Emotion is the 'builder' of the body - the link between the 'architect', represented by the mind, and the mortar or glue, which is the bio-energy of the body. Food molecules provide the building blocks. If the emotions and feelings are weak or distorted, the body will be weak or distorted.
Occasional violent tempers throw the body into temporary disarray: they are like earthquakes or thunderstorms. However, the greatest damage is caused by repressed emotions, such as unexpressed anger, resentment or fear. These are like a permanently hostile climate under which the body suffers all the time. Therefore, learn to express your emotions in a suitable way.
If you are upset, tell the person who provoked it that you feel hurt and angry. However, do not accuse the other person, saying 'You did this, which is bad and wrong'; instead say 'I feel hurt by what you did'. Speak only of yourself.

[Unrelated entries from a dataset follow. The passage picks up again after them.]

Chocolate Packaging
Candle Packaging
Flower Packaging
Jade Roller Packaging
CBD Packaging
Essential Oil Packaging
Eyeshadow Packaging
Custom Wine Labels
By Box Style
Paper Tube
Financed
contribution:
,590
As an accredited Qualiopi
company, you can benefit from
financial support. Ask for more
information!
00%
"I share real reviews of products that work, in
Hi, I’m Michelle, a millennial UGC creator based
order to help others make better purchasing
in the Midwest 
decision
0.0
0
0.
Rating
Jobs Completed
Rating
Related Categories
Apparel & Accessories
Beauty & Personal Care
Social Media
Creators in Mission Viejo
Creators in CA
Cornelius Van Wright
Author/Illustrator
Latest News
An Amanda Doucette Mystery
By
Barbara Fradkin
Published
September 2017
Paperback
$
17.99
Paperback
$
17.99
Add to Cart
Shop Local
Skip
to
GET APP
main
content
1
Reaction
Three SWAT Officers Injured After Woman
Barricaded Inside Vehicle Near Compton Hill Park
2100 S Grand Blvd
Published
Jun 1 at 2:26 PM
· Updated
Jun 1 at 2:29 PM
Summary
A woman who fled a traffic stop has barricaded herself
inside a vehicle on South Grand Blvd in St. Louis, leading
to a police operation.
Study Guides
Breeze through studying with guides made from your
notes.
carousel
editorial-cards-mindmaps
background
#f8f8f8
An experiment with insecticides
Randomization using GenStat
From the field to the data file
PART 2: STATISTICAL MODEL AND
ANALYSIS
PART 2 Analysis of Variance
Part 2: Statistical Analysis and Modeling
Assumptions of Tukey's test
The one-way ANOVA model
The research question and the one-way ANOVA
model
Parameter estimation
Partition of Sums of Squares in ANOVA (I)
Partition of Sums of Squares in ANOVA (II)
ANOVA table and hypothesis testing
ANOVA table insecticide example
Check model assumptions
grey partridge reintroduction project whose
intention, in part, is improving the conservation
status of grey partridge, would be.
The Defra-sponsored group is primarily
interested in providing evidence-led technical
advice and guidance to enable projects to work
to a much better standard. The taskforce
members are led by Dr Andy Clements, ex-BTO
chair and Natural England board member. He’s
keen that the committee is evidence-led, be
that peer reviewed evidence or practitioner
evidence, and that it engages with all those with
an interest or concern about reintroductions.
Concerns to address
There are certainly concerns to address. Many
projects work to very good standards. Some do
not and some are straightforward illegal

If there are good intentions on both sides, partners can usually overcome problems by making it a habit to ask each other every night at bedtime or at suitable intervals whether there was something that annoyed the other partner. Then let the questioned partner speak without interruption. If this direct approach is too difficult at times, write down your thoughts, hurts and suggestions and give this list to your partner to read at suitable times. You may both keep a diary on matters about your relationship, and exchange it for reading and discussion from time to time. Do affirmations, visualisations and meditations together, working towards common goals.
In our relationships with our children it is essential to give them the feeling of security. This is done by a loving, understanding attitude with an unlimited amount of patience, and by keeping in close contact as long as they are babies. Let the baby sleep in your bed, and other children in your room as long as they want to. Carry the baby. If you cannot take her along occasionally, leave her with someone she trusts. As a mother, devote the first two or three years to your child; do not share them between your child and a job. The closer the contact during the first few years, the sooner the child will feel secure and start exploring, while an insecure child will become a constant nuisance to its parents and friends.
The greatest gift parents can give a child is to make it feel wanted and unconditionally loved, especially during pregnancy and early childhood. However, it is also important to provide firm guidance. Let the child know exactly what is not acceptable and strictly enforce important rules. This, too, gives security. Always do as you say; even if you threaten punishment, it must be carried out, or the child loses faith in your credibility.